Au nombre de ceux-ci peut-on citer par exemple le contact et la familiarisation avec une langue « de tous les jours » (Blanche-Benveniste : 304)[1]. Pourtant, la documentation, la description de cette langue du quotidien font régulièrement défaut aussi bien aux langues à petit effectif qu’à celles drainant un nombre important d’apprenants.

 

Cette situation résulte de multiples facteurs ayant trait, par exemple, à la mise en œuvre de collectes de données orales authentiques, à l’exploitation de ces dernières lorsqu’elles ont été recueillies, ou encore à leur traitement : comment les didactiser ? que faire de la variation qu’elles illustrent ? quelle terminologie, quel métalangage employer, etc. ?

C’est ainsi que, dans leurs cours, les étudiants ont bien souvent affaire à une langue construite par le descripteur, le grammairien ou le théoricien, et que l’enseignant se trouve face à une situation paradoxale : disposer majoritairement - voire uniquement – de ressources sur l’oral illustrant un usage minoritaire des locuteurs natifs, celui que Blanche-Benveniste (Ibid.) nomme « la langue du dimanche ». Car c’est bien cette langue normée qui figure le plus souvent dans les ouvrages disponibles pour la classe de langue, la « langue de tous les jours » en étant exclue.

 

 

La capsule conversationnelle

 

C’est dans ce contexte qu’est né un projet[2] ayant pour objectif la collecte de corpus oraux à l’Inalco et prenant pour base l’utilisation de la « capsule conversationnelle ». Conçu pour répondre aux besoins en données langagières orales et spontanées des linguistes, des enseignants, mais aussi des concepteurs d’objets connectés par exemple, ce dispositif innovant, allie art, technique et numérique. Il est le résultat d’une collaboration entre des linguistes, un artiste peintre spécialiste en arts numériques, GuyKayser, et un informaticien, Gérard Parésys. Réalisée dans le cadre du projet « Les voix dans l’escalier », cette œuvre interactive nomade est destinée à permettre la collecte de corpus oraux.

 

La capsule conversationnelle se présente sous la forme d’un espace fermé (elle peut également adopter une position ouverte mais celle-ci est moins favorable au recueil de voix exemptes de sons parasites), confortable et accueillant, dans lequel les locuteurs, volontaires pour être enregistrés, s’assoient, autour d’un café par exemple.
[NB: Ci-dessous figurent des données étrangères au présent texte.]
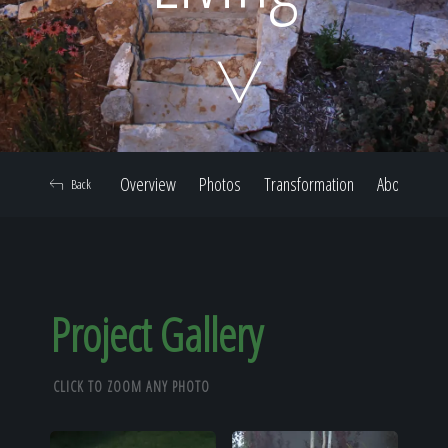
Home
Our Work
Overview
Photos
Transformation
About
Back
The Process
Our Reputation
Project Gallery
CLICK TO ZOOM ANY PHOTO
About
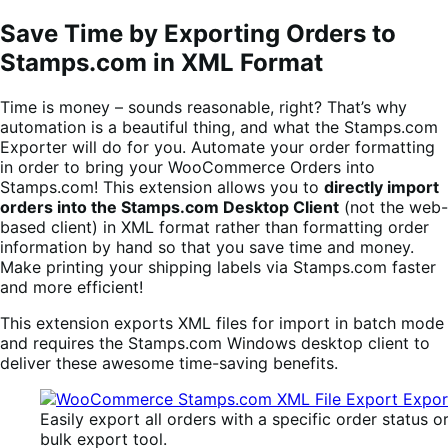
Save Time by Exporting Orders to
Stamps.com in XML Format
Time is money – sounds reasonable, right? That’s why
automation is a beautiful thing, and what the Stamps.com
Exporter will do for you. Automate your order formatting
in order to bring your WooCommerce Orders into
Stamps.com! This extension allows you to
directly import
orders into the Stamps.com Desktop Client
(not the web-
based client) in XML format rather than formatting order
information by hand so that you save time and money.
Make printing your shipping labels via Stamps.com faster
and more efficient!
This extension exports XML files for import in batch mode
and requires the Stamps.com Windows desktop client to
deliver these awesome time-saving benefits.
Easily export all orders with a specific order status o
bulk export tool.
Les équipements techniques dont est dotée la capsule permettent d’une part que leur parole soit enregistrée numériquement, d’autre part que le corpus ainsi collecté bénéficie d’un prétraitement numérique.

 

En pénétrant dans la capsule pour y être enregistrés, les locuteurs s’impliquent directement dans la production du fonds des données et dans la constitution d’un patrimoine. De façon générale, la captation peut être plus ou moins orientée par le collecteur, et donner lieu ainsi par exemple au recueil de discussions, d’interviews, de lectures à voix haute, de parole littéraire comme des déclamations, des joutes oratoires, etc.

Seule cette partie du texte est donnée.